Mutually satisfying interactions over time are the basis for any form of close relationships between humans, and a similar process would seem to underlie attachment to pets. But surely the pet's limited intellect and lack of language will make the process different in this case? Pet owners overcome this obstacle by behaving as if the pet understands and talks to them. One US survey found that most owners talked to their pets and believed that they were sensitive to the owners' feelings.
Some owners carry the process of bonding with their pets to the extent of preferring them to people. A US survey of veterinary practitioners found that some owners said they would rather lose their spouses than their pets. What they seem to value in their pets, particularly dogs, is their apparently nonjudgemental nature, in contrast to human relationships that are fraught with difficulties.

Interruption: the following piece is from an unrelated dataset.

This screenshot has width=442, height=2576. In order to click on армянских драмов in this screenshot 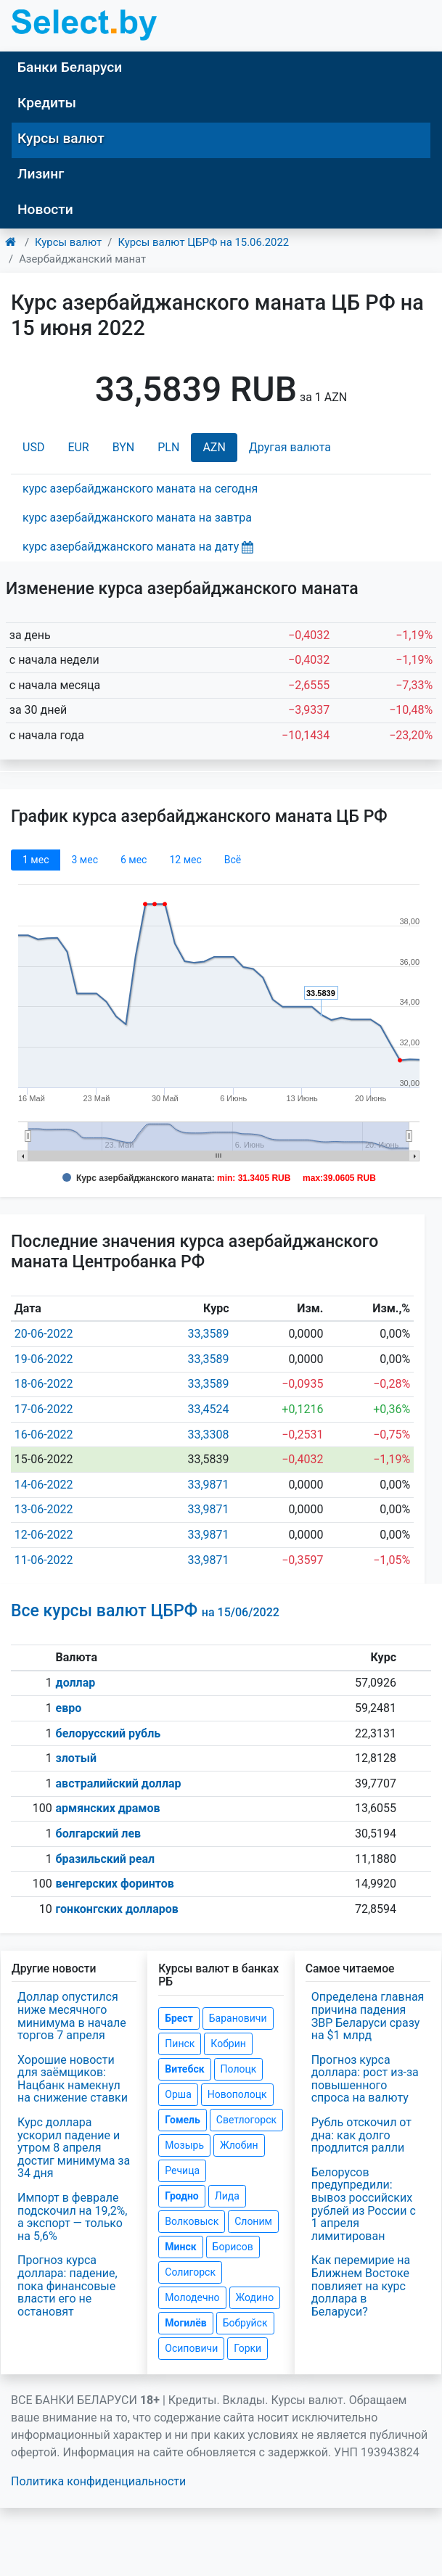, I will do `click(108, 1808)`.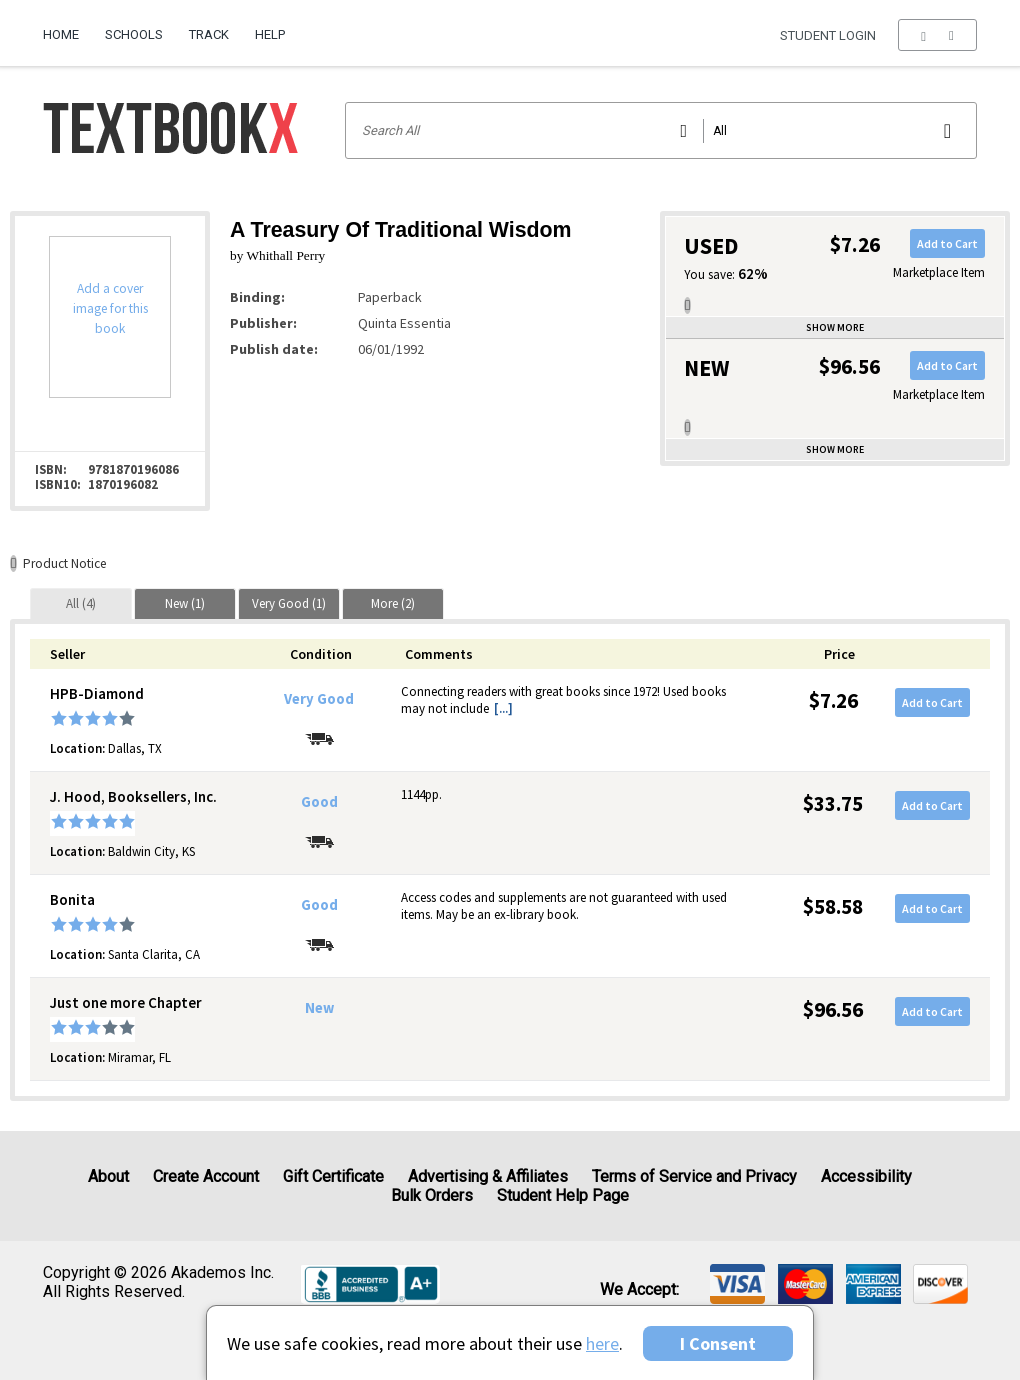 The image size is (1020, 1380). I want to click on Add a cover image for this book, so click(110, 308).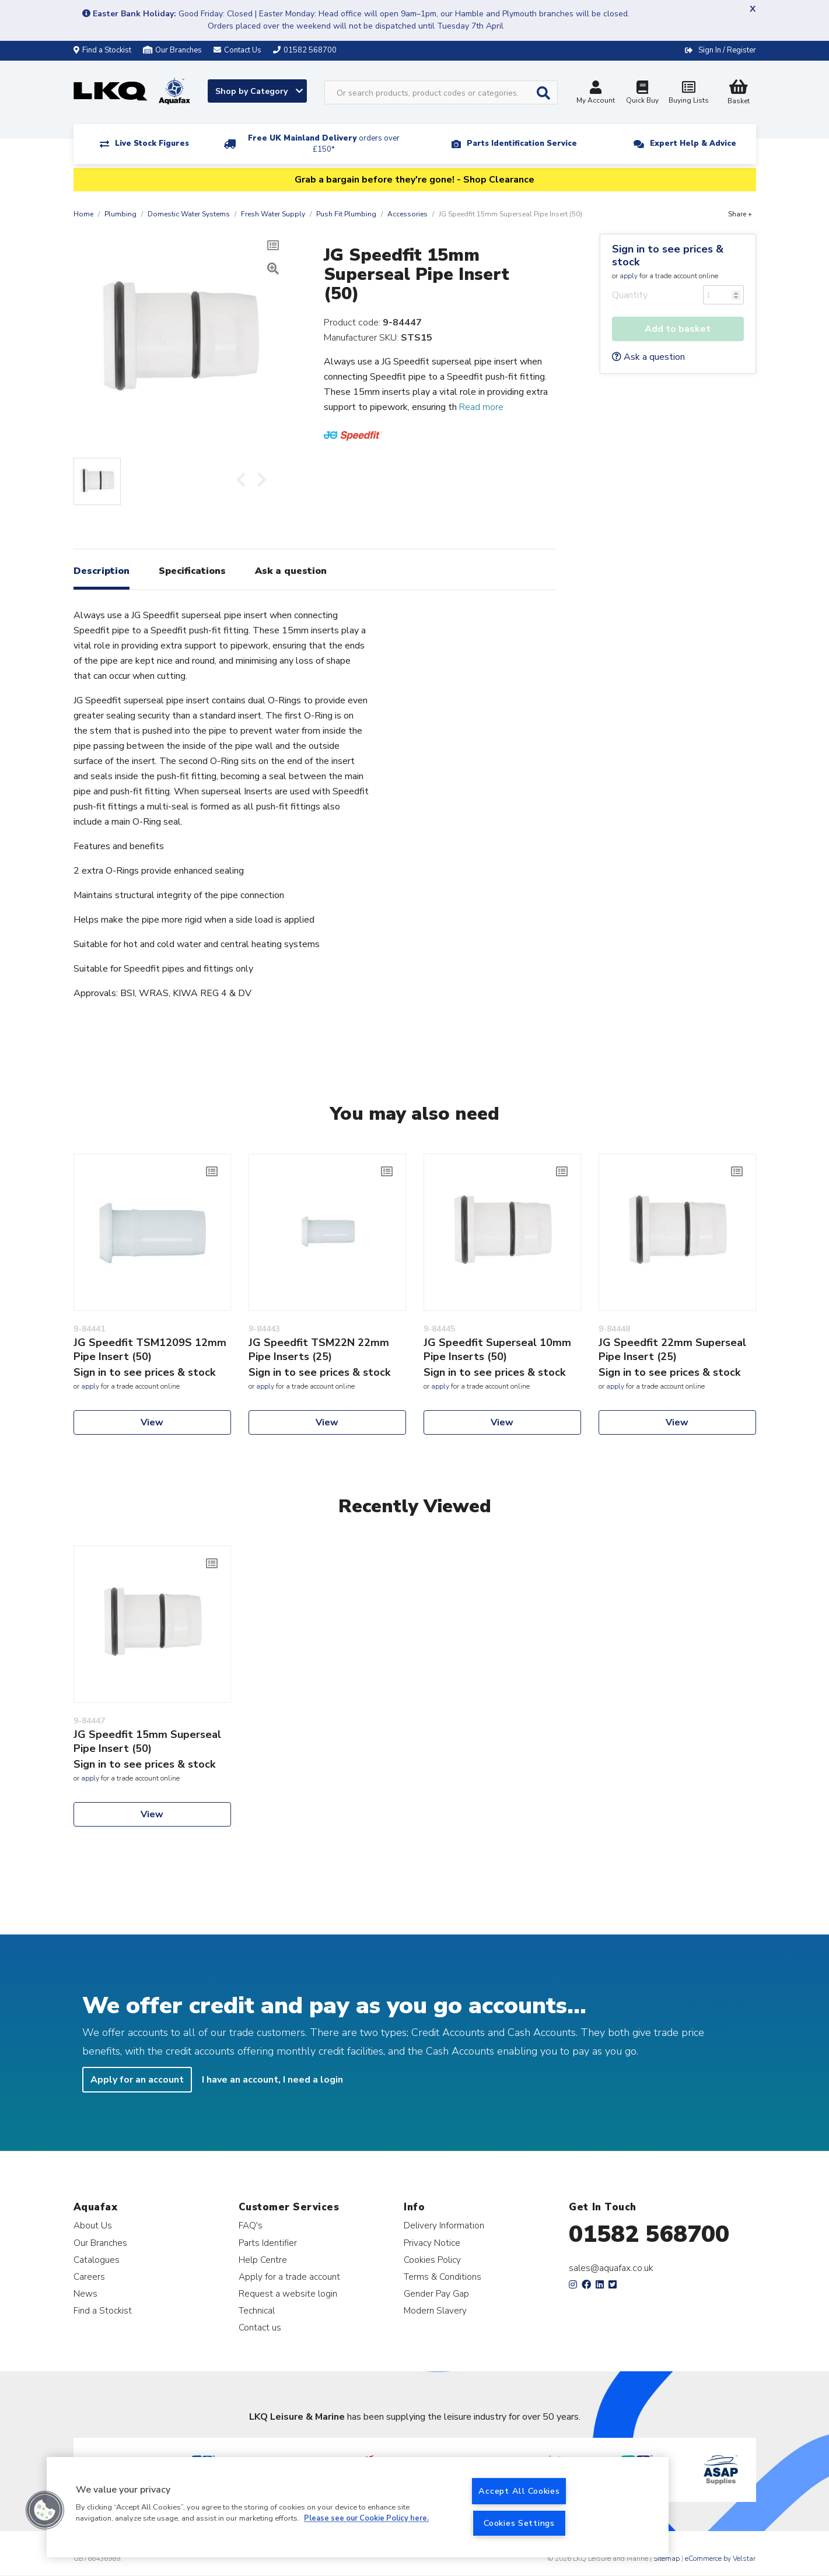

To sum up, the evolutionary reason why we love our pets is that they take advantage of certain innate human reactions that have evolved to enable us to form biologically important relationships with other humans, particularly with our children. Pets have flourished by so doing, in terms of increasing their numbers. Human owners, once emotionally involved with their pets, will continue to care for them even if they are a drain on resources that would be better directed to human kin.
John Archer is professor of psychology at the University of Central Lancashire. This article is based on a presentation at the 1997 British Psychological Society annual conference at Herriot-Watt University, on April 5. A fuller version of these ideas is included in a paper to be published in the journal Human Behavior & Evolution.